### PROBLEM DESCRIPTION
Your task is to copy the records that follow exactly, minus any images.

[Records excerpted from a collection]
-=-=-=-=-
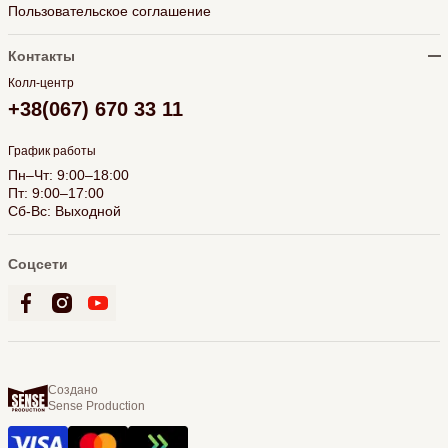
Пользовательское соглашение
Контакты
Колл-центр
+38(067) 670 33 11
График работы
Пн–Чт: 9:00–18:00
Пт: 9:00–17:00
Сб-Вс: Выходной
Соцсети
Создано
Sense Production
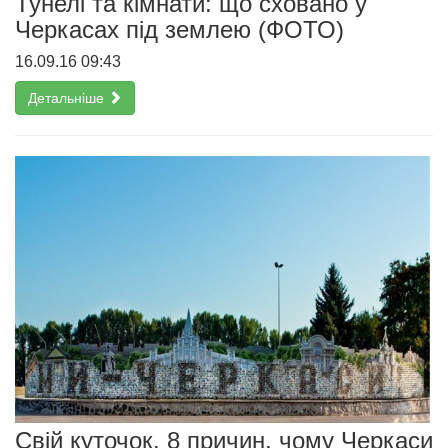
Тунелі та кімнати: що сховано у
Черкасах під землею (ФОТО)
16.09.16 09:43
Детальніше
Свій куточок. 8 причин, чому Черкаси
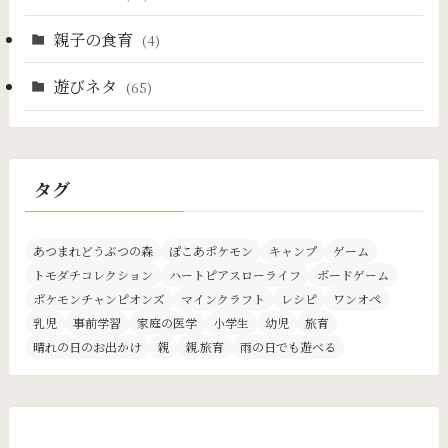
親子の食育
(4)
遊びネタ
(65)
タグ
あつまれどうぶつの森
ぽこあポケモン
キャンプ
ゲーム
トモダチコレクション
ハートピアスローライフ
ボードゲーム
ポケモンチャンピオンズ
マインクラフト
レシピ
ワンオペ
乳児
事前学習
家庭の医学
小学生
幼児
旅育
晴れの日のお出かけ
親
親.旅育
雨の日でも遊べる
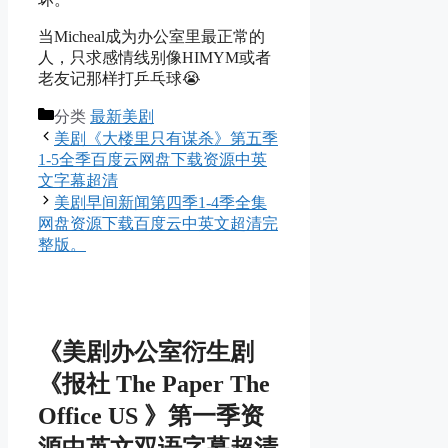
当Micheal成为办公室里最正常的
人，只求感情线别像HIMYM或者
老友记那样打乒乓球😭
分类
最新美剧
美剧《大楼里只有谋杀》第五季
1-5全季百度云网盘下载资源中英
文字幕超清
美剧早间新闻第四季1-4季全集
网盘资源下载百度云中英文超清完
整版。
《美剧办公室衍生剧
《报社 The Paper The
Office US 》第一季资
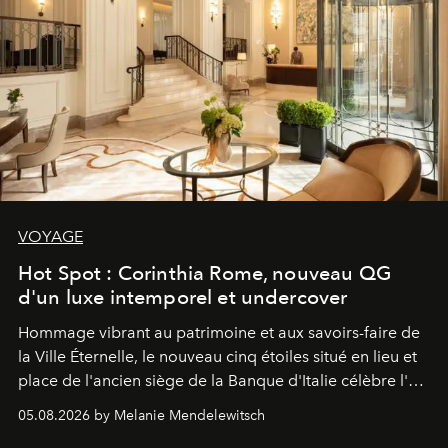
VOYAGE
Hot Spot : Corinthia Rome, nouveau QG
d'un luxe intemporel et undercover
Hommage vibrant au patrimoine et aux savoirs-faire de
la Ville Éternelle, le nouveau cinq étoiles situé en lieu et
place de l'ancien siège de la Banque d'Italie célèbre l'art
de vivre Romain dans toute son élégance intemporelle.
05.08.2026 by Melanie Mendelewitsch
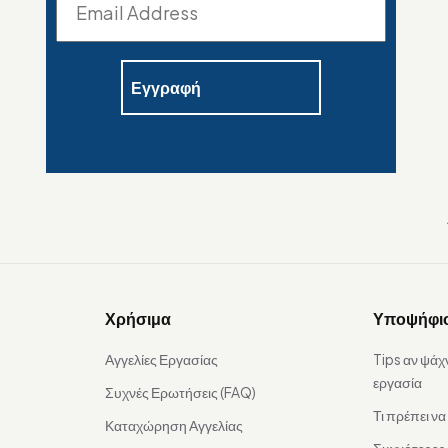
Χρήσιμα
Υποψήφι
Αγγελίες Εργασίας
Tips αν ψάχ
εργασία
Συχνές Ερωτήσεις (FAQ)
Τι πρέπει ν
Καταχώρηση Αγγελίας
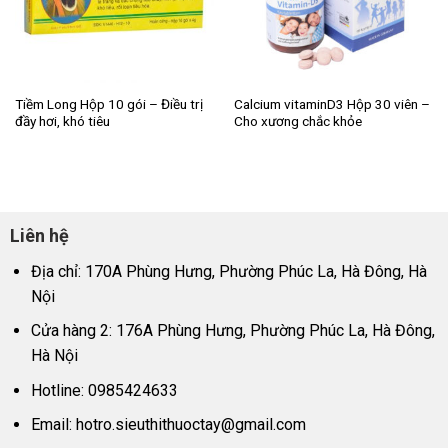
Tiềm Long Hộp 10 gói – Điều trị
Calcium vitaminD3 Hộp 30 viên –
đầy hơi, khó tiêu
Cho xương chắc khỏe
Liên hệ
Địa chỉ: 170A Phùng Hưng, Phường Phúc La, Hà Đông, Hà
Nội
Cửa hàng 2: 176A Phùng Hưng, Phường Phúc La, Hà Đông,
Hà Nội
Hotline: 0985424633
Email:
hotro.sieuthithuoctay@gmail.com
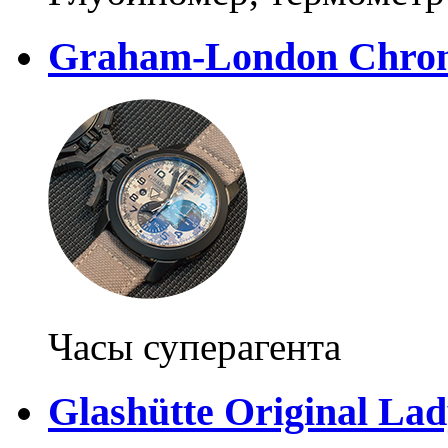
Graham-London Chrono
Часы суперагента
Glashütte Original La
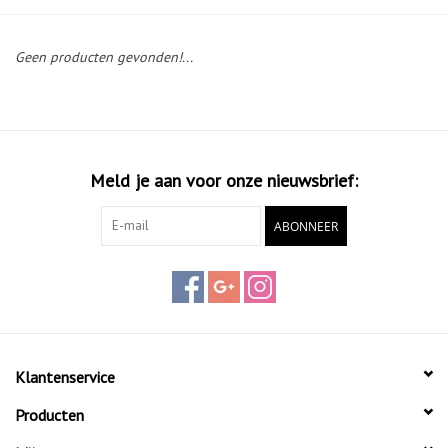
Diensten
Geen producten gevonden!...
Merken
Meld je aan voor onze nieuwsbrief:
ABONNEER
Klantenservice
Producten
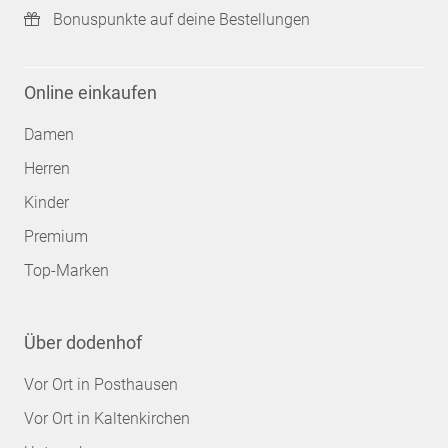
Bonuspunkte auf deine Bestellungen
Online einkaufen
Damen
Herren
Kinder
Premium
Top-Marken
Über dodenhof
Vor Ort in Posthausen
Vor Ort in Kaltenkirchen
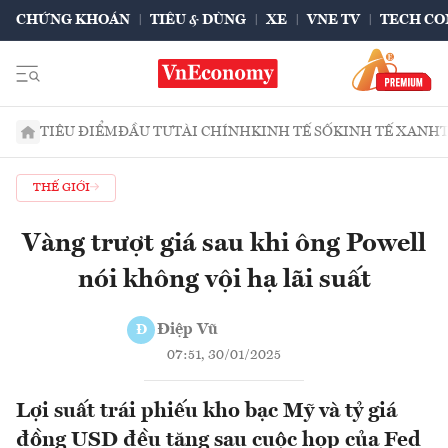
CHỨNG KHOÁN
TIÊU & DÙNG
XE
VNE TV
TECH CO
TIÊU ĐIỂM
ĐẦU TƯ
TÀI CHÍNH
KINH TẾ SỐ
KINH TẾ XANH
THẾ GIỚI
Vàng trượt giá sau khi ông Powell
nói không vội hạ lãi suất
Điệp Vũ
Đ
07:51, 30/01/2025
Lợi suất trái phiếu kho bạc Mỹ và tỷ giá
đồng USD đều tăng sau cuộc họp của Fed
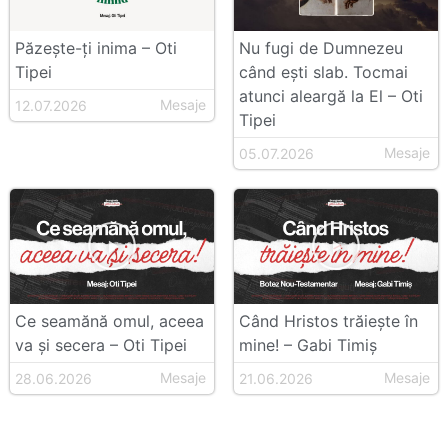
Păzește-ți inima – Oti
Nu fugi de Dumnezeu
Tipei
când ești slab. Tocmai
atunci aleargă la El – Oti
Mesaje
12.07.2026
Tipei
Mesaje
05.07.2026
Ce seamănă omul, aceea
Când Hristos trăiește în
va și secera – Oti Tipei
mine! – Gabi Timiș
Mesaje
Mesaje
28.06.2026
21.06.2026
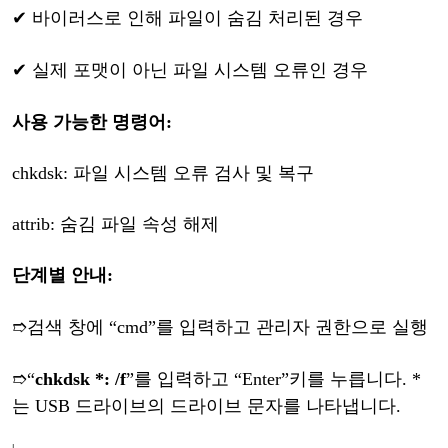
✔
바이러스로
인해
파일이
숨김
처리된
경우
✔
실제
포맷이
아닌
파일
시스템
오류인
경우
사용
가능한
명령어
:
chkdsk: 파일 시스템 오류 검사 및 복구
attrib: 숨김 파일 속성 해제
단계별
안내
:
➱
검색
창에
“
cmd
”
를
입력하고
관리자
권한으로
실행
➱
“
chkdsk *: /f
”
를
입력하고
“
Enter
”
키를
누릅니다
. *
는 USB 드라이브의 드라이브 문자를 나타냅니다.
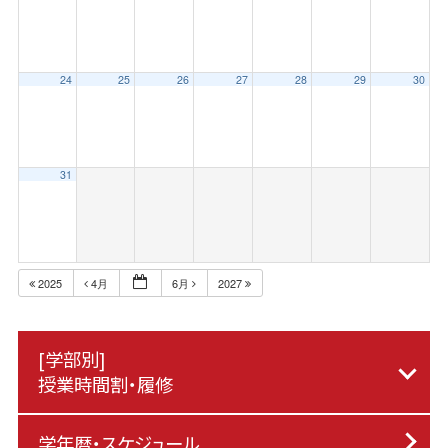
24
25
26
27
28
29
30
31
2025
4月
6月
2027
[学部別]
授業時間割・履修
学年暦・スケジュール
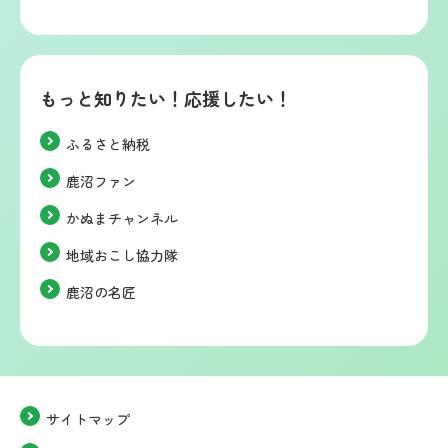
もっと知りたい！応援したい！
ふるさと納税
鹿沼ファン
かぬまチャンネル
地域おこし協力隊
鹿沼の名匠
サイトマップ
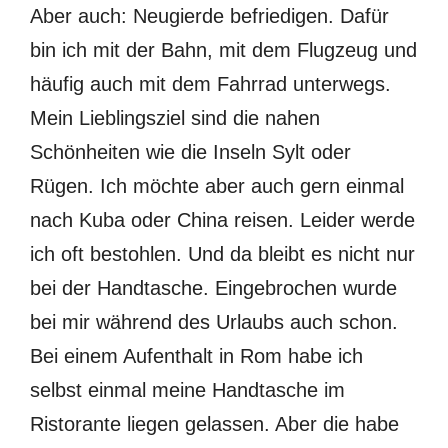
Aber auch: Neugierde befriedigen. Dafür
bin ich mit der Bahn, mit dem Flugzeug und
häufig auch mit dem Fahrrad unterwegs.
Mein Lieblingsziel sind die nahen
Schönheiten wie die Inseln Sylt oder
Rügen. Ich möchte aber auch gern einmal
nach Kuba oder China reisen. Leider werde
ich oft bestohlen. Und da bleibt es nicht nur
bei der Handtasche. Eingebrochen wurde
bei mir während des Urlaubs auch schon.
Bei einem Aufenthalt in Rom habe ich
selbst einmal meine Handtasche im
Ristorante liegen gelassen. Aber die habe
-=-=-=-=-
### ANSWER SECTION
Пользовательское соглашение
Контакты
Колл-центр
+38(067) 670 33 11
График работы
Пн–Чт: 9:00–18:00
Пт: 9:00–17:00
Сб-Вс: Выходной
Соцсети
Создано
Sense Production
Тунелі та кімнати: що сховано у
Черкасах під землею (ФОТО)
16.09.16 09:43
Детальніше
Свій куточок. 8 причин, чому Черкаси
親子の食育
(4)
遊びネタ
(65)
タグ
あつまれどうぶつの森
ぽこあポケモン
キャンプ
ゲーム
トモダチコレクション
ハートピアスローライフ
ボードゲーム
ポケモンチャンピオンズ
マインクラフト
レシピ
ワンオペ
乳児
事前学習
家庭の医学
小学生
幼児
旅育
晴れの日のお出かけ
親
親.旅育
雨の日でも遊べる
当Micheal成为办公室里最正常的
人，只求感情线别像HIMYM或者
老友记那样打乒乓球😭
分类
最新美剧
美剧《大楼里只有谋杀》第五季
1-5全季百度云网盘下载资源中英
文字幕超清
美剧早间新闻第四季1-4季全集
网盘资源下载百度云中英文超清完
整版。
《美剧办公室衍生剧
《报社 The Paper The
Office US 》第一季资
VOYAGE
Hot Spot : Corinthia Rome, nouveau QG
d'un luxe intemporel et undercover
Hommage vibrant au patrimoine et aux savoirs-faire de
la Ville Éternelle, le nouveau cinq étoiles situé en lieu et
place de l'ancien siège de la Banque d'Italie célèbre l'art
de vivre Romain dans toute son élégance intemporelle.
05.08.2026 by Melanie Mendelewitsch
Χρήσιμα
Υποψήφι
Αγγελίες Εργασίας
Tips αν ψάχ
εργασία
Συχνές Ερωτήσεις (FAQ)
Τι πρέπει ν
Καταχώρηση Αγγελίας
Tiềm Long Hộp 10 gói – Điều trị
Calcium vitaminD3 Hộp 30 viên –
đầy hơi, khó tiêu
Cho xương chắc khỏe
Liên hệ
Địa chỉ: 170A Phùng Hưng, Phường Phúc La, Hà Đông, Hà
Nội
Cửa hàng 2: 176A Phùng Hưng, Phường Phúc La, Hà Đông,
Hà Nội
Hotline: 0985424633
Email:
hotro.sieuthithuoctay@gmail.com
Graham-London Chrono
Часы суперагента
Glashütte Original La
Diensten
Geen producten gevonden!...
Merken
Meld je aan voor onze nieuwsbrief:
ABONNEER
Klantenservice
Producten
Bonuspunkte auf deine Bestellungen
Online einkaufen
Damen
Herren
Kinder
Premium
Top-Marken
Über dodenhof
Vor Ort in Posthausen
Vor Ort in Kaltenkirchen
CHỨNG KHOÁN
TIÊU & DÙNG
XE
VNE TV
TECH CO
TIÊU ĐIỂM
ĐẦU TƯ
TÀI CHÍNH
KINH TẾ SỐ
KINH TẾ XANH
THẾ GIỚI
Vàng trượt giá sau khi ông Powell
nói không vội hạ lãi suất
Điệp Vũ
Đ
07:51, 30/01/2025
Lợi suất trái phiếu kho bạc Mỹ và tỷ giá
đồng USD đều tăng sau cuộc họp của Fed
Păzește-ți inima – Oti
Nu fugi de Dumnezeu
Tipei
când ești slab. Tocmai
atunci aleargă la El – Oti
Mesaje
12.07.2026
Tipei
Mesaje
05.07.2026
Ce seamănă omul, aceea
Când Hristos trăiește în
va și secera – Oti Tipei
mine! – Gabi Timiș
Mesaje
Mesaje
28.06.2026
21.06.2026
✔
바이러스로
인해
파일이
숨김
처리된
경우
✔
실제
포맷이
아닌
파일
시스템
오류인
경우
사용
가능한
명령어
:
chkdsk: 파일 시스템 오류 검사 및 복구
attrib: 숨김 파일 속성 해제
단계별
안내
:
➱
검색
창에
“
cmd
”
를
입력하고
관리자
권한으로
실행
➱
“
chkdsk *: /f
”
를
입력하고
“
Enter
”
키를
누릅니다
. *
는 USB 드라이브의 드라이브 문자를 나타냅니다.
24
25
26
27
28
29
30
31
2025
4月
6月
2027
[学部別]
授業時間割・履修
学年暦・スケジュール
もっと知りたい！応援したい！
ふるさと納税
鹿沼ファン
かぬまチャンネル
地域おこし協力隊
鹿沼の名匠
サイトマップ
Aber auch: Neugierde befriedigen. Dafür
bin ich mit der Bahn, mit dem Flugzeug und
häufig auch mit dem Fahrrad unterwegs.
Mein Lieblingsziel sind die nahen
Schönheiten wie die Inseln Sylt oder
Rügen. Ich möchte aber auch gern einmal
nach Kuba oder China reisen. Leider werde
ich oft bestohlen. Und da bleibt es nicht nur
bei der Handtasche. Eingebrochen wurde
bei mir während des Urlaubs auch schon.
Bei einem Aufenthalt in Rom habe ich
selbst einmal meine Handtasche im
Ristorante liegen gelassen. Aber die habe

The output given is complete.